SOURCE MATERIAL:
______

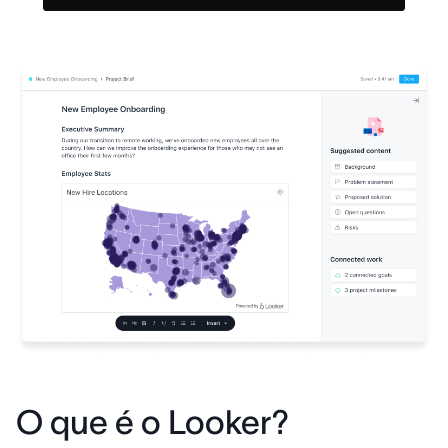
O que é o Looker?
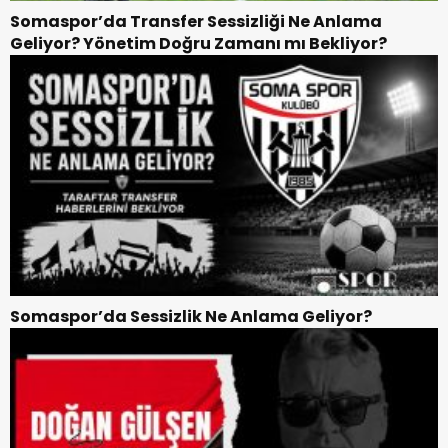
Somaspor’da Transfer Sessizliği Ne Anlama
Geliyor? Yönetim Doğru Zamanı mı Bekliyor?
Somaspor’da Sessizlik Ne Anlama Geliyor?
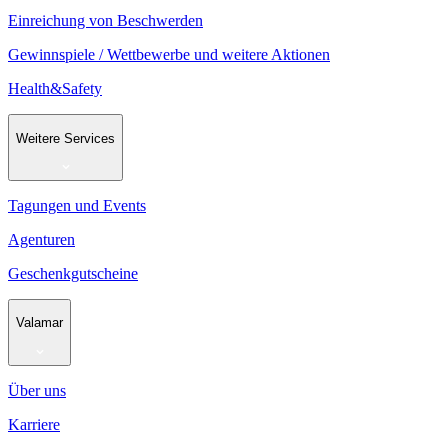
Einreichung von Beschwerden
Gewinnspiele / Wettbewerbe und weitere Aktionen
Health&Safety
Weitere Services
Tagungen und Events
Agenturen
Geschenkgutscheine
Valamar
Über uns
Karriere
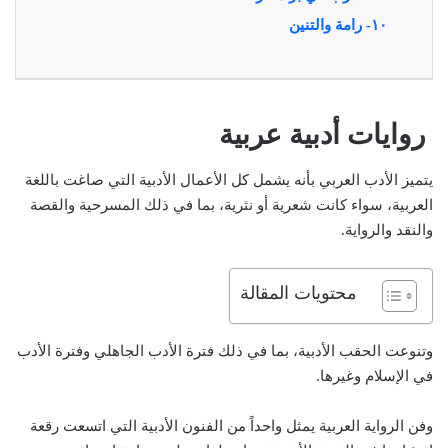
١٠- رامة والتنين
روايات أدبية عربية
يتميز الأدب العربي بأنه يشمل كل الأعمال الأدبية التي صاغت باللغة
العربية، سواء كانت شعرية أو نثرية، بما في ذلك المسرحية والقصة
والنقد والرواية.
محتويات المقالة
وتنوعت الحقب الأدبية، بما في ذلك فترة الأدب الجاهلي وفترة الأدب
في الإسلام وغيرها.
وفن الرواية العربية يمثل واحداً من الفنون الأدبية التي اتسعت رقعة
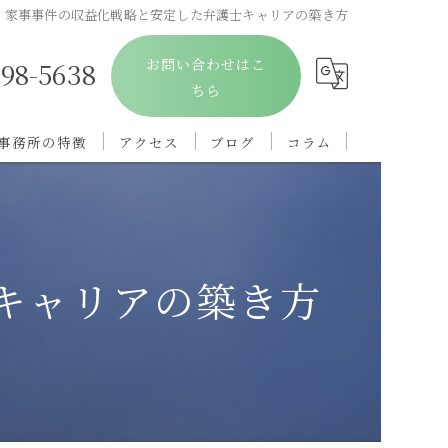
家事事件の収益化戦略と安定した弁護士キャリアの築き方
お問い合わせはこ
698-5638
ちら
事務所の特徴
アクセス
ブログ
コラム
離婚
親権
キャリアの築き方
慰謝料
浮気
相続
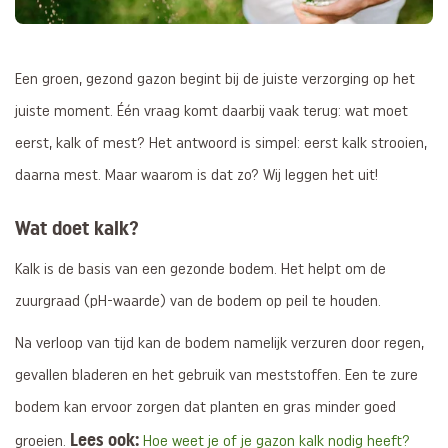
Een groen, gezond gazon begint bij de juiste verzorging op het
juiste moment. Één vraag komt daarbij vaak terug: wat moet
eerst, kalk of mest? Het antwoord is simpel: eerst kalk strooien,
daarna mest. Maar waarom is dat zo? Wij leggen het uit!
Wat doet kalk?
Kalk is de basis van een gezonde bodem. Het helpt om de
zuurgraad (pH-waarde) van de bodem op peil te houden.
Na verloop van tijd kan de bodem namelijk verzuren door regen,
gevallen bladeren en het gebruik van meststoffen. Een te zure
bodem kan ervoor zorgen dat planten en gras minder goed
Lees ook:
groeien.
Hoe weet je of je gazon kalk nodig heeft?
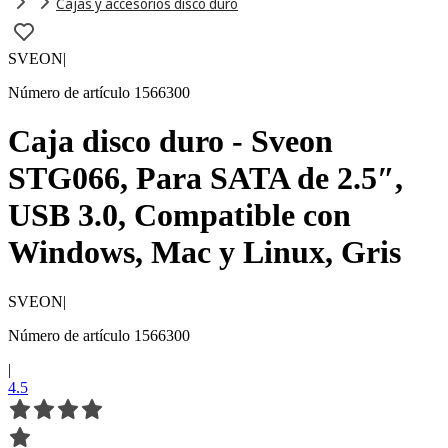
Cajas y accesorios disco duro
SVEON
|
Número de artículo 1566300
Caja disco duro - Sveon
STG066, Para SATA de 2.5″,
USB 3.0, Compatible con
Windows, Mac y Linux, Gris
SVEON
|
Número de artículo 1566300
|
4.5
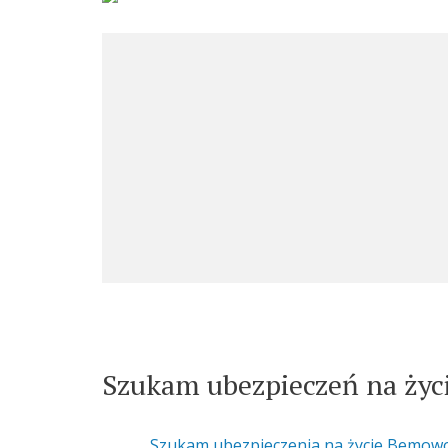
Szukam ubezpieczeń na życi
Szukam ubezpieczenia na życie Bemow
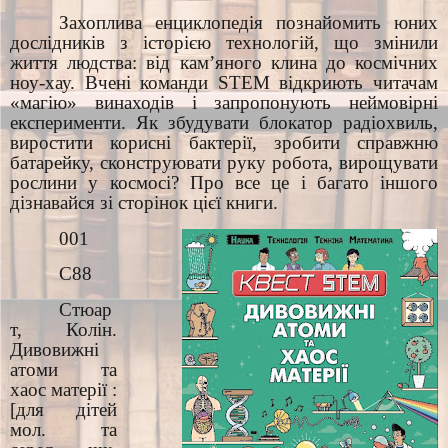
Захоплива енциклопедія познайомить юних
дослідників з історією технологій, що змінили
життя людства: від кам’яного клина до космічних
ноу-хау. Вчені команди STEM відкриють читачам
«магію» винаходів і запропонують неймовірні
експерименти. Як збудувати блокатор радіохвиль,
виростити корисні бактерії, зробити справжню
батарейку, сконструювати руку робота, вирощувати
рослини у космосі? Про все це і багато іншого
дізнавайся зі сторінок цієї книги.
001
С88
Стюар
т, Колін.
Дивовижні
атоми та
хаос матерії :
[для дітей
мол. та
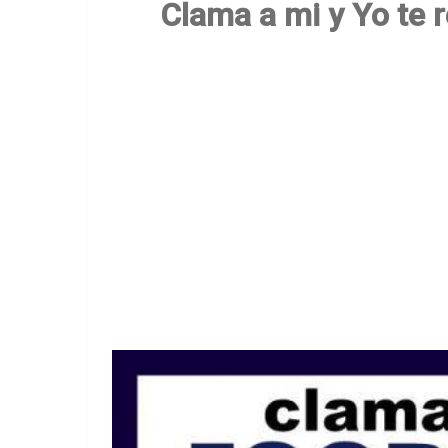
Clama a mi y Yo te 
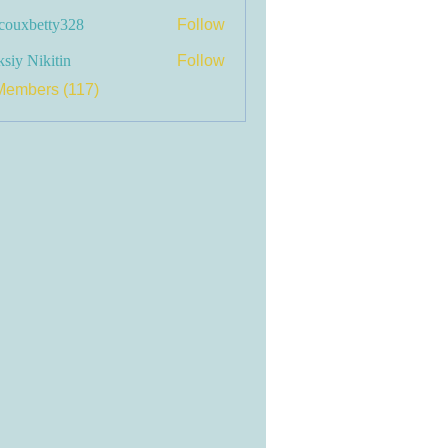
couxbetty328
Follow
betty328
siy Nikitin
Follow
Members (117)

______

WORK TO BE COMPLETED: Check every line of the entries above, and copy those that carry the string "Somaspor".

EXERCISE RESULT:
Somaspor’da Transfer Sessizliği Ne Anlama
Somaspor’da Sessizlik Ne Anlama Geliyor?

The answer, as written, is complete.